Marc Lanctot lanctot-yfeSBMgouQgsA/PxXw9srA at
Wed Dec 17 20:42:43 UTC 2008

Lennart Sorensen wrote:
> On Wed, Dec 17, 2008 at 02:30:55PM -0500, Marc Lanctot wrote:
>> Honestly, how many languages differ in the semantics and expected usage 
>> of a for loop? It's not like someone trying to learn a completely 
>> different programming paradigm would cross between paradigms (eg. 
>> imperative to functional programming) .. that's just not what the tool 
>> is meant to accomplish.
> In some languages you are much better off doing a map of a function onto
> a list of data rather than looping over the data.

This would be the point of the notes below the concept's profile, to 
mention these kind of things. It depends on the application, so (IMO) 
this is for the programmer to decide not the reference tool provider.

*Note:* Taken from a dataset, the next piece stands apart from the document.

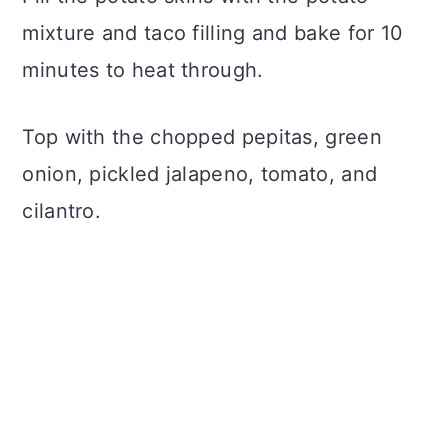
mixture and taco filling and bake for 10
minutes to heat through.
Top with the chopped pepitas, green
onion, pickled jalapeno, tomato, and
cilantro.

> Doing switch statements in perl simply isn't going to happen, while some
> other languages has such a concept.

Again, people can learn from this by a note existing at the bottom of a 
"switch statement" profile. Note1: "switch statements don't exist in 
Perl, therefore you have to use if/elsif/else" and the target language 
portion would have an example in this case.

>> And, even if someone would do something like this, there should be user 
>> contributed notes attached to each translation.. following my example 
>> "Note: In LISP a better way to do a for loop is to do <<insert crazy 
>> recursive functional construct>>".
> That's why I think in many cases even considering doing something a
> certain way is just plain wrong for a given language.

The reason I disagree is that there are far more concept overlaps 
between language that concepts that don't overlap. And for those that 
don't overlap nicely, the notes would solve this problem.